__Page-level text extractions__
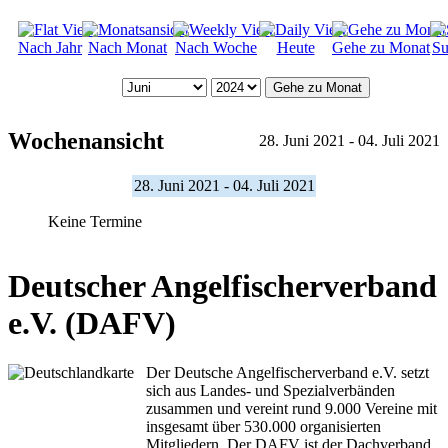
Nach Jahr
Nach Monat
Nach Woche
Heute
Gehe zu Monat
Su
Gehe zu Monat
Wochenansicht
28. Juni 2021 - 04. Juli 2021
28. Juni 2021 - 04. Juli 2021
Keine Termine
Deutscher Angelfischerverband
e.V. (DAFV)
Der Deutsche Angelfischerverband e.V. setzt
sich aus Landes- und Spezialverbänden
zusammen und vereint rund 9.000 Vereine mit
insgesamt über 530.000 organisierten
Mitgliedern. Der DAFV ist der Dachverband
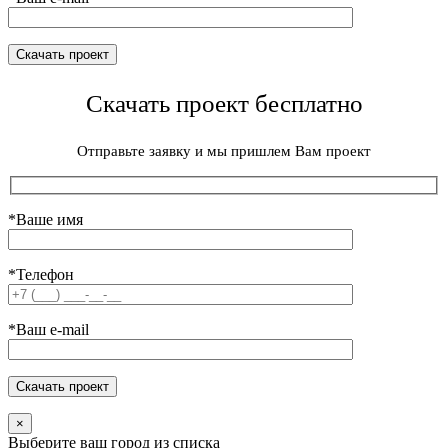
Скачать проект бесплатно
Отправьте заявку и мы пришлем Вам проект
*Ваше имя
*Телефон
*Ваш e-mail
×
Выберите ваш город из списка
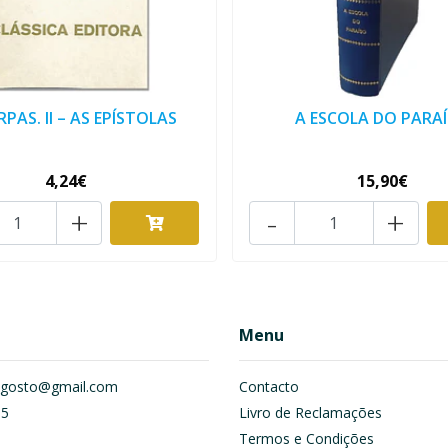
RPAS. II – AS EPÍSTOLAS
A ESCOLA DO PARA
4,24€
15,90€
+
-
+
Menu
om.gosto@gmail.com
Contacto
55
Livro de Reclamações
Termos e Condições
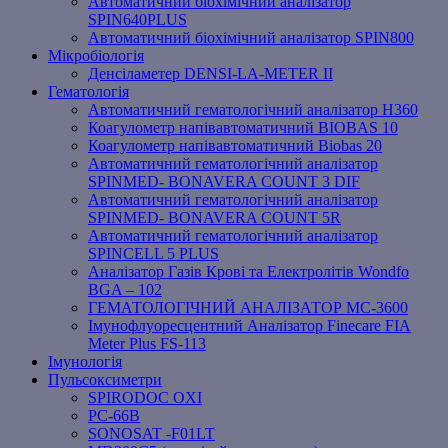
Автоматичний біохімічний аналізатор
SPIN640PLUS
Автоматичний біохімічний аналізатор SPIN800
Мікробіологія
Денсіламетер DENSI-LA-METER ІІ
Гематологія
Автоматичний гематологічний аналізатор Н360
Коагулометр напівавтоматичний BIOBAS 10
Коагулометр напівавтоматичний Biobas 20
Автоматичний гематологічний аналізатор
SPINMED- BONAVERA COUNT 3 DIF
Автоматичний гематологічний аналізатор
SPINMED- BONAVERA COUNT 5R
Автоматичний гематологічний аналізатор
SPINCELL 5 PLUS
Аналізатор Газів Крові та Електролітів Wondfo
BGA – 102
ГЕМАТОЛОГІЧНИЙ АНАЛІЗАТОР MC-3600
Імунофлуоресцентний Аналізатор Finecare FIA
Meter Plus FS-113
Імунологія
Пульсоксиметри
SPIRODOC OXI
PC-66B
SONOSAT -F01LT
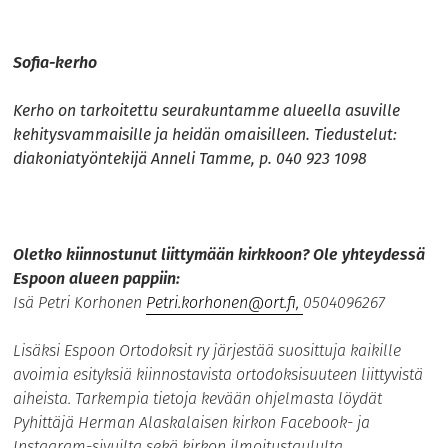
Sofia-kerho
Kerho on tarkoitettu seurakuntamme alueella asuville
kehitysvammaisille ja heidän omaisilleen. Tiedustelut:
diakoniatyöntekijä Anneli Tamme, p. 040 923 1098
Oletko kiinnostunut liittymään kirkkoon? Ole yhteydessä
Espoon alueen pappiin:
Isä Petri Korhonen
Petri.korhonen@ort.fi
,
0504096267
Lisäksi Espoon Ortodoksit ry järjestää suosittuja kaikille
avoimia esityksiä kiinnostavista ortodoksisuuteen liittyvistä
aiheista. Tarkempia tietoja kevään ohjelmasta löydät
Pyhittäjä Herman Alaskalaisen kirkon Facebook- ja
Instagram-sivuilta sekä kirkon ilmoitustaululta.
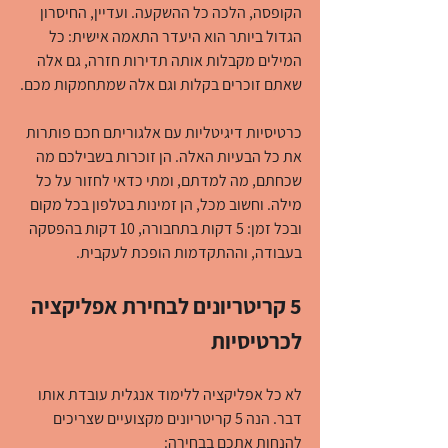
הקופסה, הלכה כל ההשקעה. ועדיין, החיסרון 
הגדול ביותר הוא היעדר התאמה אישית: כל 
המילים מקבלות אותה תדירות חזרה, גם אלה 
שאתם זוכרים בקלות וגם אלה שמתחמקות מכם.
כרטיסיות דיגיטליות עם אלגוריתם חכם פותרות 
את כל הבעיות האלה. הן זוכרות בשבילכם מה 
שכחתם, מה למדתם, ומתי כדאי לחזור על כל 
מילה. וחשוב מכל, הן זמינות בטלפון בכל מקום 
ובכל זמן: 5 דקות בתחבורה, 10 דקות בהפסקה 
בעבודה, וההתקדמות הופכת לעקבית.
5 קריטריונים לבחירת אפליקציה 
לכרטיסיות
לא כל אפליקציה ללימוד אנגלית עובדת אותו 
דבר. הנה 5 קריטריונים מקצועיים שצריכים 
להנחות אתכם בבחירה:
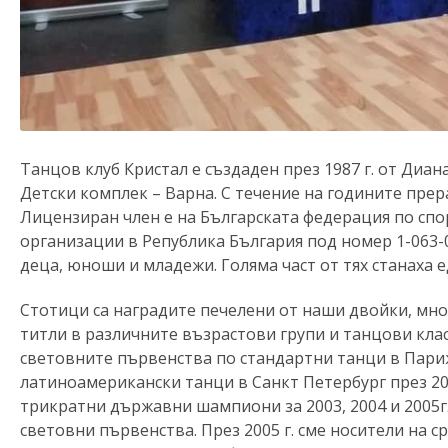
Танцов клуб Кристал е създаден през 1987 г. от Диа
Детски комплек – Варна. С течение на годините прер
Лицензиран член е на Българската федерация по спо
организации в Република България под номер 1-063-0
деца, юноши и младежи. Голяма част от тях станаха 
Стотици са наградите печелени от наши двойки, м
титли в различните възрастови групи и танцови кл
световните първенства по стандартни танци в Париж п
латиноамерикански танци в Санкт Петербург през 2
трикратни държавни шампиони за 2003, 2004 и 2005г.
световни първенства. През 2005 г. сме носители на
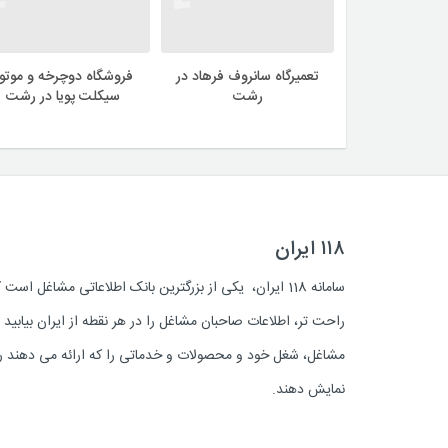
تعمیرگاه سانروف فرهاد در
فروشگاه دوچرخه و موتور
رشت
سیکلت پویا در رشت
۱۱۸ ایران
سامانه 118 ایران، یکی از بزرگترین بانک اطلاعاتی مشاغل 
راحت تر، اطلاعات صاحبان مشاغل را در هر نقطه از ایران بیابی
مشاغل، شغل خود و محصولات و خدماتی را که ارائه می دهند روز
نمایش دهند.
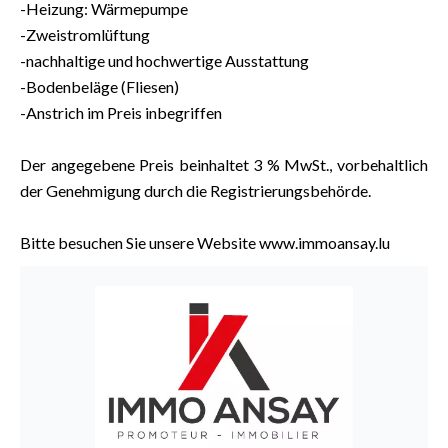
-Heizung: Wärmepumpe
-Zweistromlüftung
-nachhaltige und hochwertige Ausstattung
-Bodenbeläge (Fliesen)
-Anstrich im Preis inbegriffen
Der angegebene Preis beinhaltet 3 % MwSt., vorbehaltlich
der Genehmigung durch die Registrierungsbehörde.
Bitte besuchen Sie unsere Website www.immoansay.lu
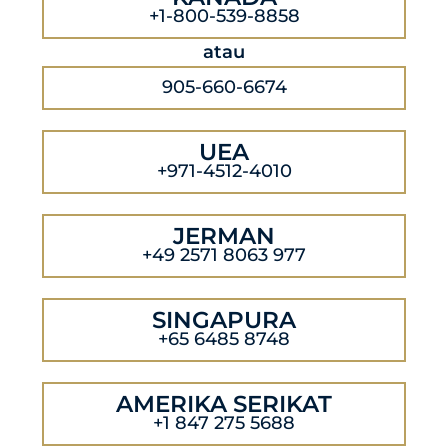
+1-800-539-8858
atau
905-660-6674
UEA
+971-4512-4010
JERMAN
+49 2571 8063 977
SINGAPURA
+65 6485 8748
AMERIKA SERIKAT
+1 847 275 5688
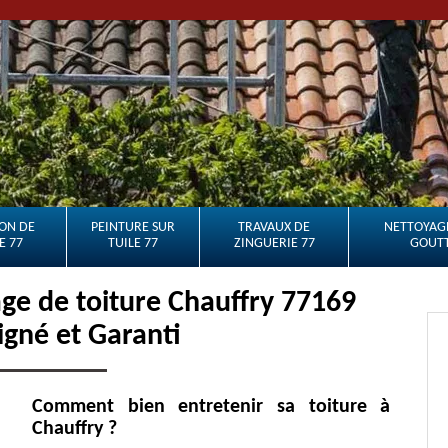
ON DE
PEINTURE SUR
TRAVAUX DE
NETTOYAGE
E 77
TUILE 77
ZINGUERIE 77
GOUTT
e de toiture Chauffry 77169
oigné et Garanti
Comment bien entretenir sa toiture à
Chauffry ?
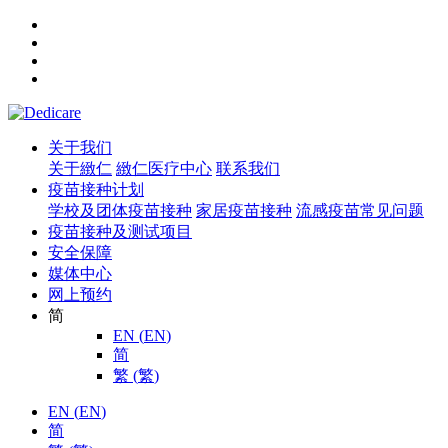
关于我们
关于緻仁
緻仁医疗中心
联系我们
疫苗接种计划
学校及团体疫苗接种
家居疫苗接种
流感疫苗常见问题
疫苗接种及测试项目
安全保障
媒体中心
网上预约
简
EN
(
EN
)
简
繁
(
繁
)
EN
(
EN
)
简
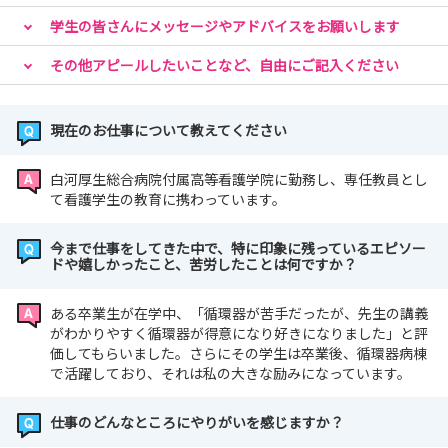
学生の皆さんにメッセージやアドバイスをお願いします
その他アピールしたいことなど、自由にご記入ください
現在のお仕事について教えてください
白河厚生総合病院付属高等看護学院に勤務し、専任教員とし
て看護学生の教育に携わっています。
今まで仕事をしてきた中で、特に印象に残っているエピソー
ドや嬉しかったこと、苦労したことは何ですか？
ある卒業生が在学中、「循環器が苦手だったが、先生の講義
がわかりやすく循環器が得意になり好きになりました」と評
価してもらいました。さらにその学生は卒業後、循環器病棟
で活躍しており、それは私の大きな励みになっています。
仕事のどんなところにやりがいを感じますか？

__Action item__
The answer is the entries above, given again exactly, with no pictures among them.

__Task solution__
Nach Jahr
Nach Monat
Nach Woche
Heute
Gehe zu Monat
Su
Gehe zu Monat
Wochenansicht
28. Juni 2021 - 04. Juli 2021
28. Juni 2021 - 04. Juli 2021
Keine Termine
Deutscher Angelfischerverband
e.V. (DAFV)
Der Deutsche Angelfischerverband e.V. setzt
sich aus Landes- und Spezialverbänden
zusammen und vereint rund 9.000 Vereine mit
insgesamt über 530.000 organisierten
Mitgliedern. Der DAFV ist der Dachverband
Скачать проект бесплатно
Отправьте заявку и мы пришлем Вам проект
*Ваше имя
*Телефон
*Ваш e-mail
×
Выберите ваш город из списка
RPAS. II – AS EPÍSTOLAS
A ESCOLA DO PARA
4,24€
15,90€
+
-
+
Menu
om.gosto@gmail.com
Contacto
55
Livro de Reclamações
Termos e Condições
Автоматичний біохімічний аналізатор
SPIN640PLUS
Автоматичний біохімічний аналізатор SPIN800
Мікробіологія
Денсіламетер DENSI-LA-METER ІІ
Гематологія
Автоматичний гематологічний аналізатор Н360
Коагулометр напівавтоматичний BIOBAS 10
Коагулометр напівавтоматичний Biobas 20
Автоматичний гематологічний аналізатор
SPINMED- BONAVERA COUNT 3 DIF
Автоматичний гематологічний аналізатор
SPINMED- BONAVERA COUNT 5R
Автоматичний гематологічний аналізатор
SPINCELL 5 PLUS
Аналізатор Газів Крові та Електролітів Wondfo
BGA – 102
ГЕМАТОЛОГІЧНИЙ АНАЛІЗАТОР MC-3600
Імунофлуоресцентний Аналізатор Finecare FIA
Meter Plus FS-113
Імунологія
Пульсоксиметри
SPIRODOC OXI
PC-66B
SONOSAT -F01LT
Sofia-kerho
Kerho on tarkoitettu seurakuntamme alueella asuville
kehitysvammaisille ja heidän omaisilleen. Tiedustelut:
diakoniatyöntekijä Anneli Tamme, p. 040 923 1098
Oletko kiinnostunut liittymään kirkkoon? Ole yhteydessä
Espoon alueen pappiin:
Isä Petri Korhonen
Petri.korhonen@ort.fi
,
0504096267
Lisäksi Espoon Ortodoksit ry järjestää suosittuja kaikille
avoimia esityksiä kiinnostavista ortodoksisuuteen liittyvistä
aiheista. Tarkempia tietoja kevään ohjelmasta löydät
Pyhittäjä Herman Alaskalaisen kirkon Facebook- ja
Instagram-sivuilta sekä kirkon ilmoitustaululta.
הקופסה, הלכה כל ההשקעה. ועדיין, החיסרון 
הגדול ביותר הוא היעדר התאמה אישית: כל 
המילים מקבלות אותה תדירות חזרה, גם אלה 
שאתם זוכרים בקלות וגם אלה שמתחמקות מכם.
כרטיסיות דיגיטליות עם אלגוריתם חכם פותרות 
את כל הבעיות האלה. הן זוכרות בשבילכם מה 
שכחתם, מה למדתם, ומתי כדאי לחזור על כל 
מילה. וחשוב מכל, הן זמינות בטלפון בכל מקום 
ובכל זמן: 5 דקות בתחבורה, 10 דקות בהפסקה 
בעבודה, וההתקדמות הופכת לעקבית.
5 קריטריונים לבחירת אפליקציה 
לכרטיסיות
לא כל אפליקציה ללימוד אנגלית עובדת אותו 
דבר. הנה 5 קריטריונים מקצועיים שצריכים 
להנחות אתכם בבחירה:
Танцов клуб Кристал е създаден през 1987 г. от Диа
Детски комплек – Варна. С течение на годините прер
Лицензиран член е на Българската федерация по спо
организации в Република България под номер 1-063-0
деца, юноши и младежи. Голяма част от тях станаха 
Стотици са наградите печелени от наши двойки, м
титли в различните възрастови групи и танцови кл
световните първенства по стандартни танци в Париж п
латиноамерикански танци в Санкт Петербург през 2
трикратни държавни шампиони за 2003, 2004 и 2005г.
световни първенства. През 2005 г. сме носители на
تعمیرگاه سانروف فرهاد در
فروشگاه دوچرخه و موتور
رشت
سیکلت پویا در رشت
۱۱۸ ایران
سامانه 118 ایران، یکی از بزرگترین بانک اطلاعاتی مشاغل 
راحت تر، اطلاعات صاحبان مشاغل را در هر نقطه از ایران بیابی
مشاغل، شغل خود و محصولات و خدماتی را که ارائه می دهند روز
نمایش دهند.
-Heizung: Wärmepumpe
-Zweistromlüftung
-nachhaltige und hochwertige Ausstattung
-Bodenbeläge (Fliesen)
-Anstrich im Preis inbegriffen
Der angegebene Preis beinhaltet 3 % MwSt., vorbehaltlich
der Genehmigung durch die Registrierungsbehörde.
Bitte besuchen Sie unsere Website www.immoansay.lu
+1-800-539-8858
atau
905-660-6674
UEA
+971-4512-4010
JERMAN
+49 2571 8063 977
SINGAPURA
+65 6485 8748
AMERIKA SERIKAT
+1 847 275 5688
ON DE
PEINTURE SUR
TRAVAUX DE
NETTOYAGE
E 77
TUILE 77
ZINGUERIE 77
GOUTT
e de toiture Chauffry 77169
oigné et Garanti
Comment bien entretenir sa toiture à
Chauffry ?
关于我们
关于緻仁
緻仁医疗中心
联系我们
疫苗接种计划
学校及团体疫苗接种
家居疫苗接种
流感疫苗常见问题
疫苗接种及测试项目
安全保障
媒体中心
网上预约
简
EN
(
EN
)
简
繁
(
繁
)
EN
(
EN
)
简
学生の皆さんにメッセージやアドバイスをお願いします
その他アピールしたいことなど、自由にご記入ください
現在のお仕事について教えてください
白河厚生総合病院付属高等看護学院に勤務し、専任教員とし
て看護学生の教育に携わっています。
今まで仕事をしてきた中で、特に印象に残っているエピソー
ドや嬉しかったこと、苦労したことは何ですか？
ある卒業生が在学中、「循環器が苦手だったが、先生の講義
がわかりやすく循環器が得意になり好きになりました」と評
価してもらいました。さらにその学生は卒業後、循環器病棟
で活躍しており、それは私の大きな励みになっています。
仕事のどんなところにやりがいを感じますか？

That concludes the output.